ASSIGNMENT: Leave out the pictures and retype, exactly, the lines below from the line with "agdalena Moltzan-Małkowska Wydawnictwo" up to and including the line with "Fico / Foto: TASR-Pavel Neubauer", nothing more.

(RECORDED INFORMATION Opens)

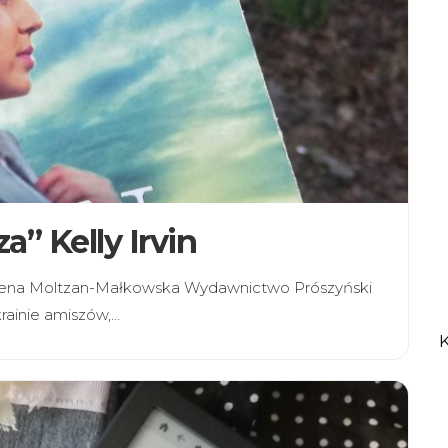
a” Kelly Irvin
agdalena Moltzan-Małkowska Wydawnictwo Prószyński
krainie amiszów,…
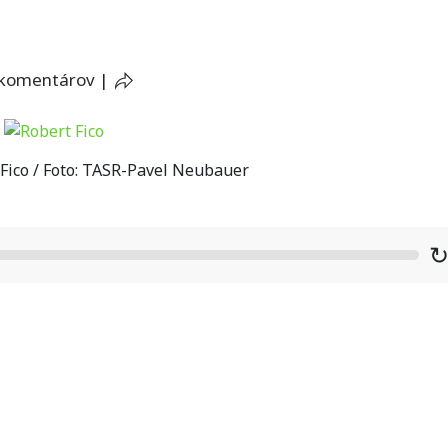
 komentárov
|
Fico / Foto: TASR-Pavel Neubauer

(RECORDED INFORMATION Closes)
(RECORDED INFORMATION Opens)

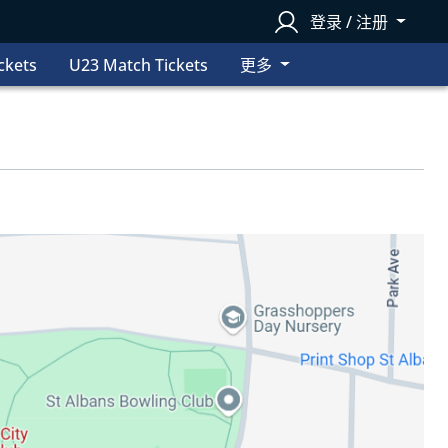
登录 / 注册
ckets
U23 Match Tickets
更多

(RECORDED INFORMATION Closes)
(RECORDED INFORMATION Opens)

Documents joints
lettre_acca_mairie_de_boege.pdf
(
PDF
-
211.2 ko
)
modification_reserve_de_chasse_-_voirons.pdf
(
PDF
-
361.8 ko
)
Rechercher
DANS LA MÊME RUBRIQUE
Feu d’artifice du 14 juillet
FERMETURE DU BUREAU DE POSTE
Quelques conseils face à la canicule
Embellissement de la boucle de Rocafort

(RECORDED INFORMATION Closes)

REPLY TO THE EXERCISE:
agdalena Moltzan-Małkowska Wydawnictwo Prószyński
krainie amiszów,…
 komentárov
|
Fico / Foto: TASR-Pavel Neubauer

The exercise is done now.